Learning objectives

  • Implement the CQL loss: add a term that penalizes Q-values for actions drawn from the current policy (or a uniform distribution) so that Q is lower for out-of-distribution actions.
  • Apply CQL to the offline dataset from Chapter 71 and train an offline SAC (or similar) with the CQL regularizer.
  • Compare the learned policy’s evaluation return and Q-values with naive SAC on the same dataset.
  • Explain why penalizing Q for OOD actions helps avoid overestimation and improves offline performance.
  • Relate CQL to recommendation and healthcare where we must learn from fixed logs without overestimating unseen actions.

Concept and real-world RL

Conservative Q-Learning (CQL) modifies the Q-learning objective so that Q-values for out-of-distribution (OOD) actions are penalized (pushed down). The typical formulation adds a term that increases the Q-loss when Q(s, a) is large for actions a sampled from the current policy (or a uniform distribution), while keeping Q(s, a) accurate for (s, a) in the dataset.

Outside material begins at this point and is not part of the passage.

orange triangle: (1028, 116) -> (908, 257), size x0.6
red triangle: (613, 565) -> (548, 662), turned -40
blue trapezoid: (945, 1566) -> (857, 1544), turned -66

This reduces overestimation for actions the agent would take but that are under-represented in the data. In recommendation and healthcare, we need to learn from historical data without recommending or prescribing actions that the data does not support; CQL-style conservatism is one approach.

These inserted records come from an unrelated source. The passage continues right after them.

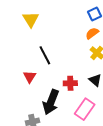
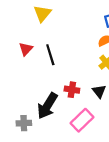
red triangle: (30, 77) -> (26, 49), moved

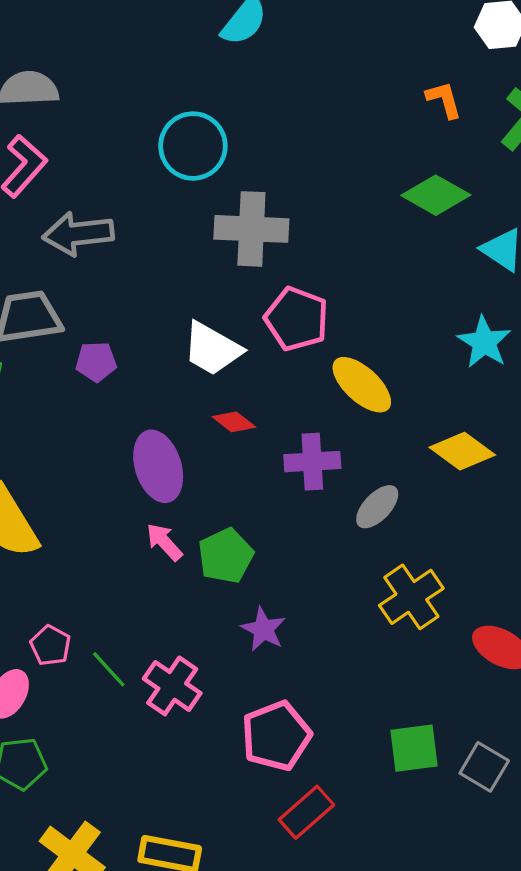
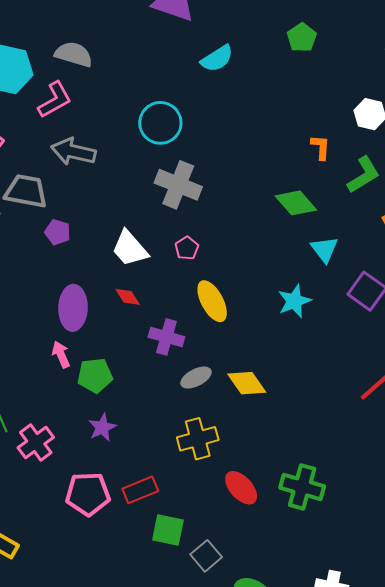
pink pentagon: (297, 319) -> (187, 248), size x0.6
yellow diamond: (462, 451) -> (247, 383), moved
red rectangle: (306, 812) -> (140, 490), moved

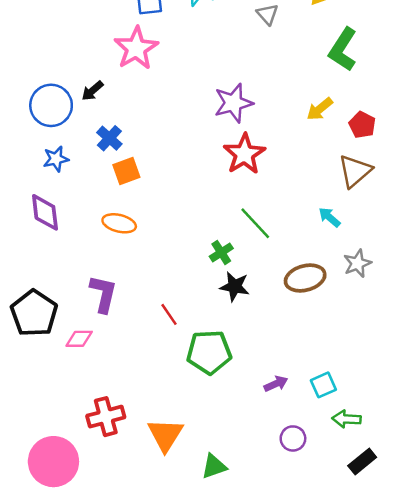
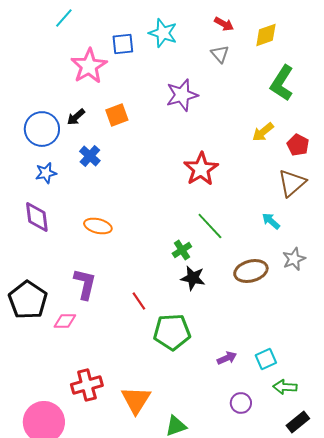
pink star: (136, 48) -> (89, 66), moved
purple star: (233, 103) -> (182, 95), moved
orange square: (126, 171) -> (117, 115), moved

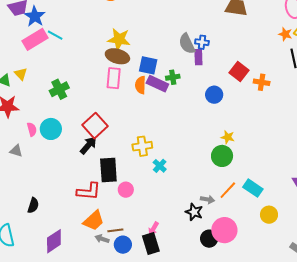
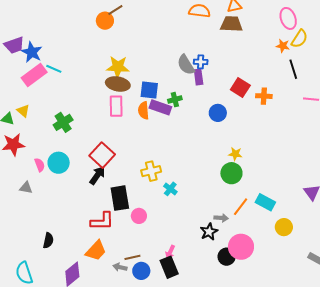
black star: (194, 212) -> (209, 232), turned 30
orange trapezoid: (94, 221) -> (96, 251), moved

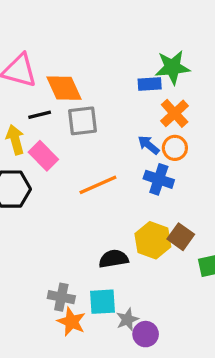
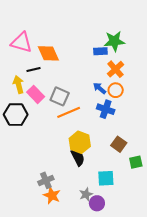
gray square: (82, 121) -> (60, 96), moved, turned 30
yellow hexagon: (153, 240) -> (80, 142), moved
black semicircle: (114, 259) -> (78, 157), turned 72
gray cross: (61, 297) -> (46, 180), turned -35
cyan square: (102, 302) -> (106, 178), moved

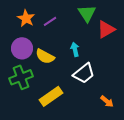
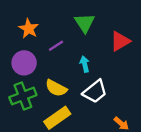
green triangle: (87, 13) -> (85, 23), moved
purple line: (50, 21) -> (56, 46), moved
yellow semicircle: (45, 56) -> (56, 88), moved

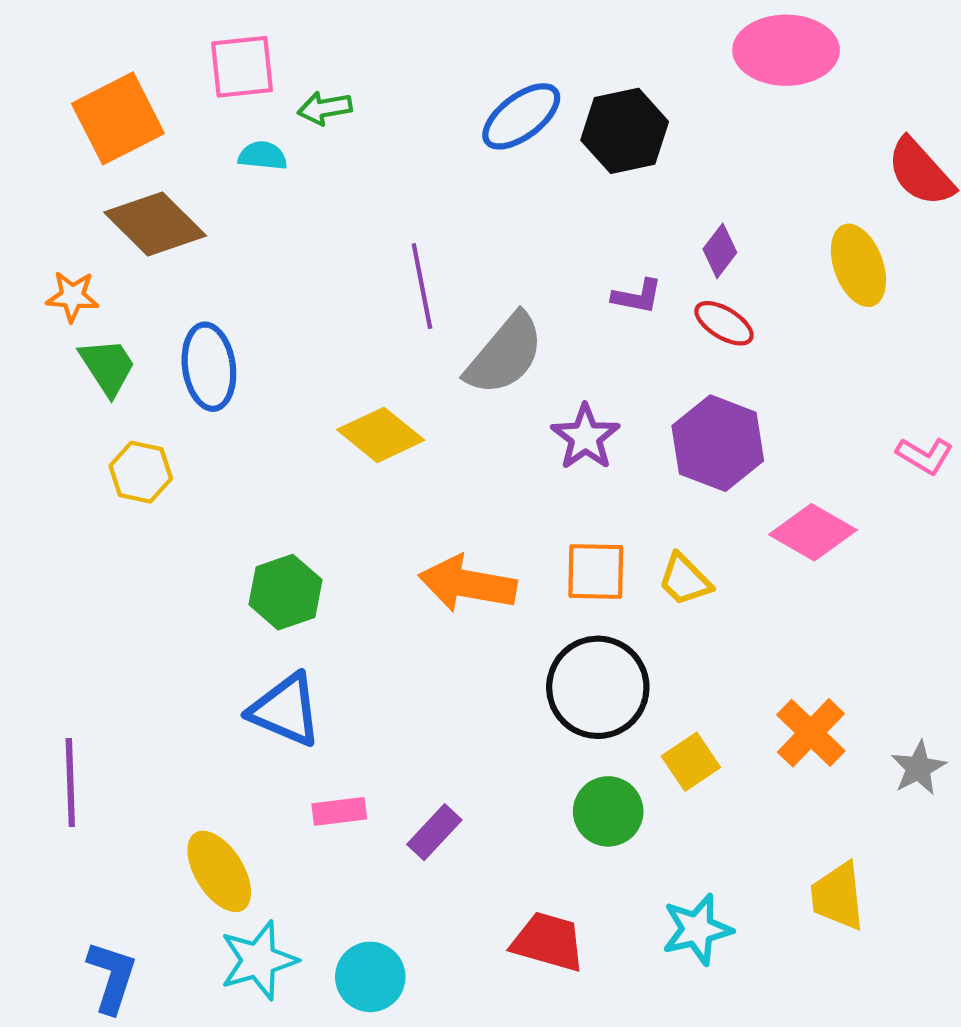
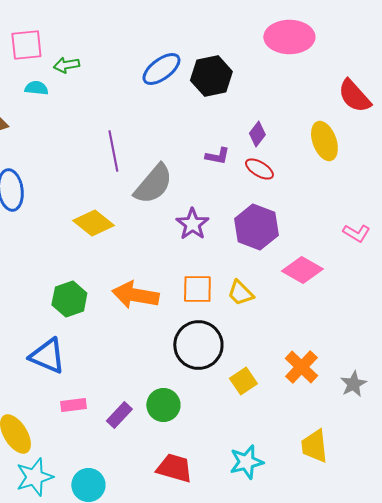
green hexagon: (285, 592) -> (69, 299), moved
green circle: (608, 811) -> (163, 405), moved

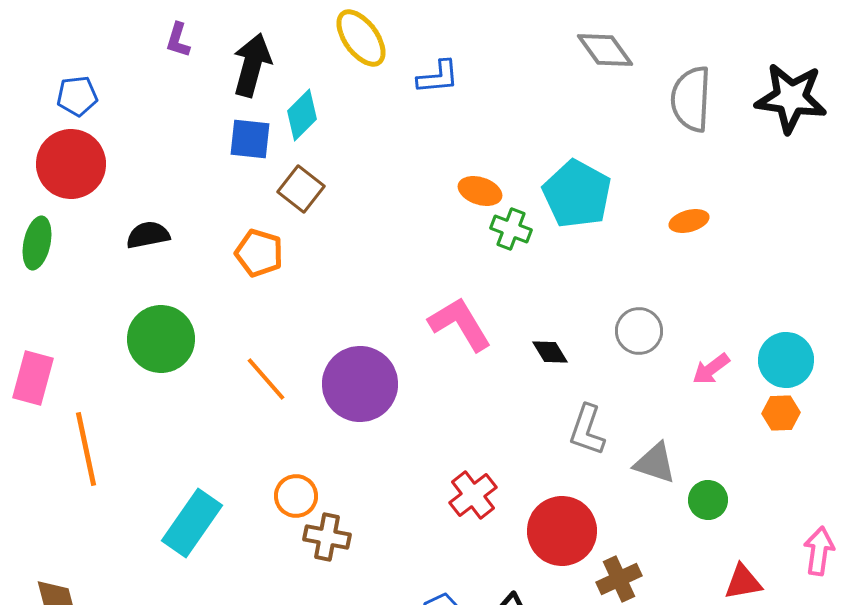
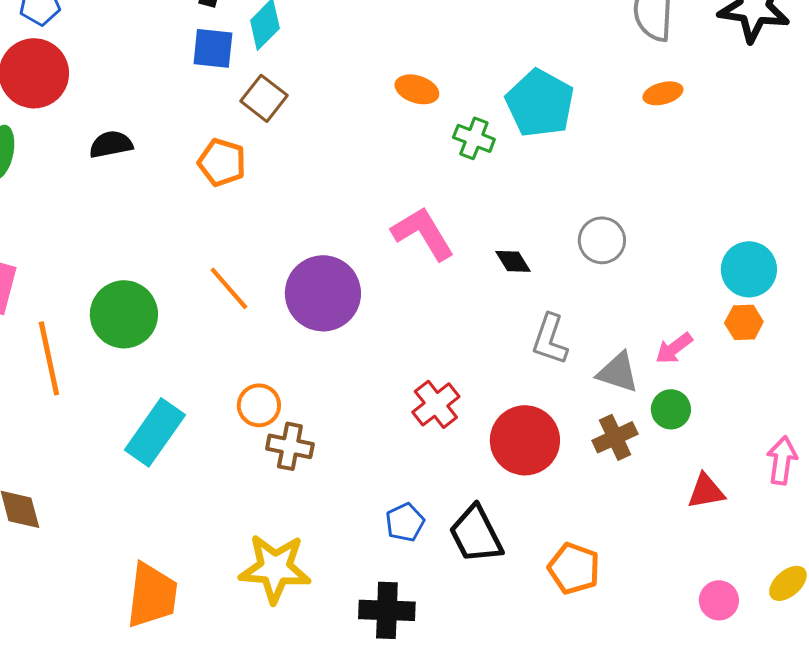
orange ellipse: (480, 191) -> (417, 89), moved
orange ellipse: (689, 221) -> (663, 93), moved
green circle: (161, 339) -> (124, 314), moved
pink arrow: (711, 369) -> (674, 348), moved
brown cross: (619, 579) -> (615, 437), moved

Where you see this in practice: CQL and related offline RL algorithms (e.g. BRAC, TD3+BC); safe policy learning from logs.

Illustration (CQL vs naive): CQL penalizes Q-values for OOD actions, reducing overestimation. The chart below compares mean Q after training (CQL vs naive SAC on same offline data).

Exercise: Implement the CQL loss by adding a term that penalizes Q-values for out-of-distribution actions. Apply it to the offline dataset from Chapter 71 and compare with naive SAC.

Professor’s hints

  • CQL term: E_s[ log sum_a exp(Q(s,a)) - E_a~π [ Q(s,a) ] ] or similar: encourage Q to be lower for policy actions relative to a log-sum-exp over actions. Often implemented as: add to critic loss α * (E[Q(s,a_π)] - E[Q(s,a_data)]), so we penalize Q when it is high for policy samples and reward (reduce loss) when Q is high for data actions. Check the CQL paper for the exact form; a simple version is to add α * mean(Q(s, a_random)) where a_random is from the current policy.
  • α (regularization weight): Tune α; too large and Q is too conservative (underestimate), too small and overestimation remains. Start with α=0.1–1.0 and sweep.
  • Use the same offline dataset as in Chapter 71 (random policy on Hopper) so you can directly compare CQL vs naive SAC evaluation return.
  • Keep the rest of SAC (actor loss, target network, etc.) unchanged; only modify the critic loss.

Common pitfalls

  • Wrong sign of the penalty: CQL should lower Q for OOD actions; double-check that your added term increases the loss when Q(s, π(s)) is large, so that the gradient step reduces Q for those actions.
  • Over-regularization: If α is too large, Q becomes too small everywhere and the policy may become too conservative (e.g. only choose actions that appear very often in the data). Monitor both Q and evaluation return.
  • Sampling OOD actions: You need to sample actions from the current policy (or a uniform distribution over actions) for the penalty; use the actor to generate a for each s in the batch.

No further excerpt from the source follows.